Exercise objective -
Go through the entries that follow and count every line with the string "Vorgaben". Reply with the number only.
======
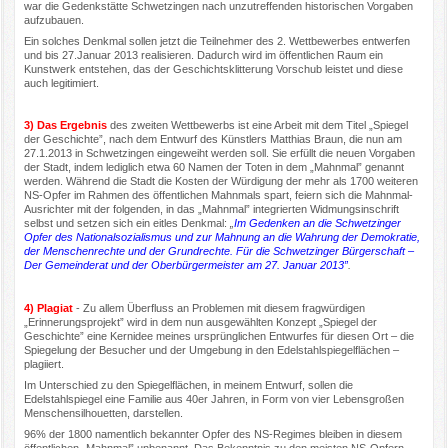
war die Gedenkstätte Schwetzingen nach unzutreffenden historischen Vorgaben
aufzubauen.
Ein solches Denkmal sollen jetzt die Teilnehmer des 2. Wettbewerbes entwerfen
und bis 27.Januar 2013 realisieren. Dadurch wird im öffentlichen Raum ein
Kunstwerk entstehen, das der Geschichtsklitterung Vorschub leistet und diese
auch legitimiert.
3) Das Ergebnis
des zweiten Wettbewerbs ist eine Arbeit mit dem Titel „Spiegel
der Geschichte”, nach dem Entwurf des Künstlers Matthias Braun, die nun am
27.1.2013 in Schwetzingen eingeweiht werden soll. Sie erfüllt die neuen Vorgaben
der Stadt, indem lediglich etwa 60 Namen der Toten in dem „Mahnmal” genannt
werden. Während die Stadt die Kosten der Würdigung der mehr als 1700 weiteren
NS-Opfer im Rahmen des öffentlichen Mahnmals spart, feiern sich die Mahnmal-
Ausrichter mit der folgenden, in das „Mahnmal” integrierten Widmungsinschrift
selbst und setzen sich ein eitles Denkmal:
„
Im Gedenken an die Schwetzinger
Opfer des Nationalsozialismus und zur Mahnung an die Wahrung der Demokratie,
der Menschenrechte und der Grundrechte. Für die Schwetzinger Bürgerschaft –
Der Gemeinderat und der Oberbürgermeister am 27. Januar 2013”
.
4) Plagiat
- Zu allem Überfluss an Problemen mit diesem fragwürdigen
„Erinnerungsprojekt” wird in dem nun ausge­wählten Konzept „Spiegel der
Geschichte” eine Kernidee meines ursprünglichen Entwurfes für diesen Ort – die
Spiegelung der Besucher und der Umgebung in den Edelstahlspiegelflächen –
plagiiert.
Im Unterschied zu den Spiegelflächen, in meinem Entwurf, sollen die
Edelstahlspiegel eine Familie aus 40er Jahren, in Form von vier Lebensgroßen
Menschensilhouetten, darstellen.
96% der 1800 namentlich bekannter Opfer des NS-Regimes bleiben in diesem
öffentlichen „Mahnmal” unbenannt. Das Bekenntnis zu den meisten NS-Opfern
======
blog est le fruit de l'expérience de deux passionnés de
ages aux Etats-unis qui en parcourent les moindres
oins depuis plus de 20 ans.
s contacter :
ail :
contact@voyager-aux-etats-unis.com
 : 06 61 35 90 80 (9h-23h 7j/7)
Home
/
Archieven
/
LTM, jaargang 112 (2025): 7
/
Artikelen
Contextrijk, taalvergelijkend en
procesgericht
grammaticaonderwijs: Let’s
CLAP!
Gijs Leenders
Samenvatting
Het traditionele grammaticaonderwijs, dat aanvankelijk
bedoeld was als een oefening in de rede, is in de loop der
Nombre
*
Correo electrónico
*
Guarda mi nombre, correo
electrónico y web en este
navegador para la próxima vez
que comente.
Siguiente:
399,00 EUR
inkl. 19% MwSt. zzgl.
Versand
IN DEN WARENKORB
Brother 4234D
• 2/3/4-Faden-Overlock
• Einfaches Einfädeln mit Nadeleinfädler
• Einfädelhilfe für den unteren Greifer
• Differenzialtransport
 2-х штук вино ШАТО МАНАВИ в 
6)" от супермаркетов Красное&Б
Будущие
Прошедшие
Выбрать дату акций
======
Final answer -
2